Comrades, if the destruction of the trade unions, if the struggle in the trade unions in the highly developed capitalist countries has not shown enough violence up to now, if today on our side the accent is not placed enough on that, it is because the beginning of the revolution took more of a political than economic character. We see at the present time that the economic question is placed a little more on the primary plane, that the economic basis of the struggle arises in a sharper way, and because of this decomposition and destruction more take the upper hand in the trade unions. In England and in Germany, although the trade union bureaucrats may be covered at least in proportion to their sins as the political parties of the pre-revolutionary period, we see that the decomposition of the trade unions has not progressed as quickly, because the demand for their destruction has not been put forward in as strong a way. Comrades, I do not want to put forward that thereby the political organizations have already fulfilled their tasks. I would not want it to seem like that. But we see everywhere, as I said before, that the economic question attains a more elevated degree, that it pushes itself onto the primary level.
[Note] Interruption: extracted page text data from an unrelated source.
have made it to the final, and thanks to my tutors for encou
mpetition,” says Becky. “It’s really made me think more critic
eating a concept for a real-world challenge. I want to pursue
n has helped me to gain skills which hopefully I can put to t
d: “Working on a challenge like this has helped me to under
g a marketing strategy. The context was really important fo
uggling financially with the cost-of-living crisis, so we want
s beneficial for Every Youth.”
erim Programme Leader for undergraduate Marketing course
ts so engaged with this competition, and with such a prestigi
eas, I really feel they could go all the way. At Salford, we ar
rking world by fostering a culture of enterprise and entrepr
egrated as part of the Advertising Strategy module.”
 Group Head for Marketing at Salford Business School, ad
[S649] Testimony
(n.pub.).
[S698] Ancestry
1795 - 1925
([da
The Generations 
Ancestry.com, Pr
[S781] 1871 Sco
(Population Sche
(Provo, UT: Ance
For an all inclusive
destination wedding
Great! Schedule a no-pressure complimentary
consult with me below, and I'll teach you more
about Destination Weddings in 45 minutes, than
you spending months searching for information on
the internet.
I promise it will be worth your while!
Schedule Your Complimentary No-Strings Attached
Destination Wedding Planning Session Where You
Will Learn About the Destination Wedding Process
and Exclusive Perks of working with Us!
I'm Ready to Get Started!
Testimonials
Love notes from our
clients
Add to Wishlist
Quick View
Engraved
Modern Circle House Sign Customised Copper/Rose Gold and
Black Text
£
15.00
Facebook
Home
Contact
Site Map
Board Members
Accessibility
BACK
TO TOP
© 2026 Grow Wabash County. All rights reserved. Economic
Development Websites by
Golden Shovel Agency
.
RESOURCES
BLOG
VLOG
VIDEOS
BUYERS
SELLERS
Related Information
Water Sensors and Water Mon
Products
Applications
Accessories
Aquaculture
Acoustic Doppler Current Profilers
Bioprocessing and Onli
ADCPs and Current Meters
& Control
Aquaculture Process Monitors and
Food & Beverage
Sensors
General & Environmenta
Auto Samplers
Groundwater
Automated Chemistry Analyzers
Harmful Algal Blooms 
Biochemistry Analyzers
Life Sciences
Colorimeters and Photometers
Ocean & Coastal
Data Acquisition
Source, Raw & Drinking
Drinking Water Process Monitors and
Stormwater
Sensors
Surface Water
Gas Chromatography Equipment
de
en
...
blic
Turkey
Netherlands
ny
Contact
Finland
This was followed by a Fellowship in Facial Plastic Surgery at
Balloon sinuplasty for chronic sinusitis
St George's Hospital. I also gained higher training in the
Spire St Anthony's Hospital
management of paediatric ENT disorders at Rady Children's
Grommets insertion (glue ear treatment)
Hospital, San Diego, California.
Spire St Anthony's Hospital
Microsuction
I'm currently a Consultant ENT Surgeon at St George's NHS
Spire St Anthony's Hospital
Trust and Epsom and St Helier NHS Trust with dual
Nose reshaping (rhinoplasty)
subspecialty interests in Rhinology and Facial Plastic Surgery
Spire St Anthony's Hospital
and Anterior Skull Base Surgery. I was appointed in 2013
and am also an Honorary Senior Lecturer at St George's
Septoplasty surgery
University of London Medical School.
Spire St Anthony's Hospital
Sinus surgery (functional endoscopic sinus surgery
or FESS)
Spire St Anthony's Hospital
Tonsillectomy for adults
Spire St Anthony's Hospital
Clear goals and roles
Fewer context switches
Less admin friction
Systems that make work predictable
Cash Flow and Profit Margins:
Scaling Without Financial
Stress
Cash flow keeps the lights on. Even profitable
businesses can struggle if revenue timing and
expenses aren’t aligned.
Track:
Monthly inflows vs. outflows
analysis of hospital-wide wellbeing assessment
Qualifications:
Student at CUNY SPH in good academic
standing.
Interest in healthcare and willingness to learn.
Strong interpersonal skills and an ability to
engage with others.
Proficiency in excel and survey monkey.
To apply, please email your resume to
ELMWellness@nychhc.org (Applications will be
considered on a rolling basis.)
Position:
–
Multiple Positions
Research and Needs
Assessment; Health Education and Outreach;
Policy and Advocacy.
The trade unions of the pre-revolutionary epoch cannot resolve the tasks of the revolution, whence their destruction.
Comrades, we find ourselves, on the subject of the trade union question, in open disagreement with the majority of comrades present or represented here. If we have arrived at this conception, if we hold on strongly to this thought, it is not because it is an idea that has no basis for us, but because through the march of the revolution in German and also in other countries -- presently in England —- we have seen that we must create, even now, organs that will be called to take charge of production. We find ourselves on this terrain: in the service of the revolution, for its continued development; and we must regain there, we must persevere in this viewpoint if we do not want the revolution to regress in these countries. From the given economic situation of a country we recognise things such as they occur; we draw our conclusions and we act in conformity with them. If we see the situation in such a precise way, if we recognise it and organise ourselves in this manner, we can really render some revolutionary service, really create the organs that on the day of the revolution will be the bastion on which the dictatorship of the proletariat can be erected. It will not be otherwise; this is not leaving the old counter-revolutionary organisations in existence and seeking to decomposing them from within, but in creating new organs for the destruction of capitalism and, at the same time, of construction of communism that the victory of the revolution will have assured.